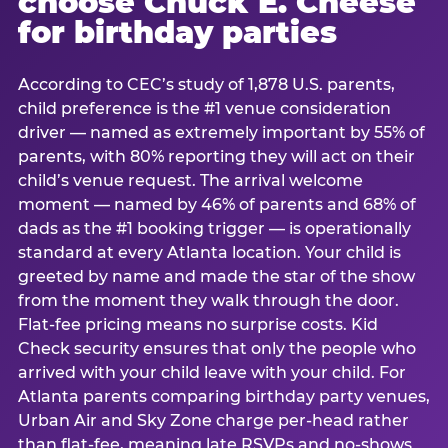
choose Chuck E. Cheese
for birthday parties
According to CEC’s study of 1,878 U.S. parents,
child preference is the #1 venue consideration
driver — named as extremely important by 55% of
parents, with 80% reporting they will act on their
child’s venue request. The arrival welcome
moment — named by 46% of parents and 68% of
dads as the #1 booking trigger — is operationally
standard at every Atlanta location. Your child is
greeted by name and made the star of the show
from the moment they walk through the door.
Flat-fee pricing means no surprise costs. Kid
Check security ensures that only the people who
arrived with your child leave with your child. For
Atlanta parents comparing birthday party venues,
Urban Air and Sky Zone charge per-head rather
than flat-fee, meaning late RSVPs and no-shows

**********

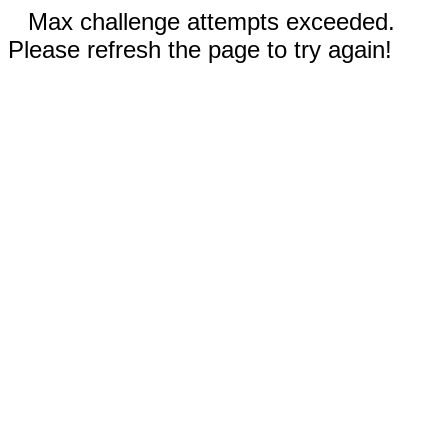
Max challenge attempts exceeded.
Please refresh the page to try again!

**********

_Task to carry out_
Please show every line of the entries above that contains the word "Atlanta".

_Expected answer_
standard at every Atlanta location. Your child is
Atlanta parents comparing birthday party venues,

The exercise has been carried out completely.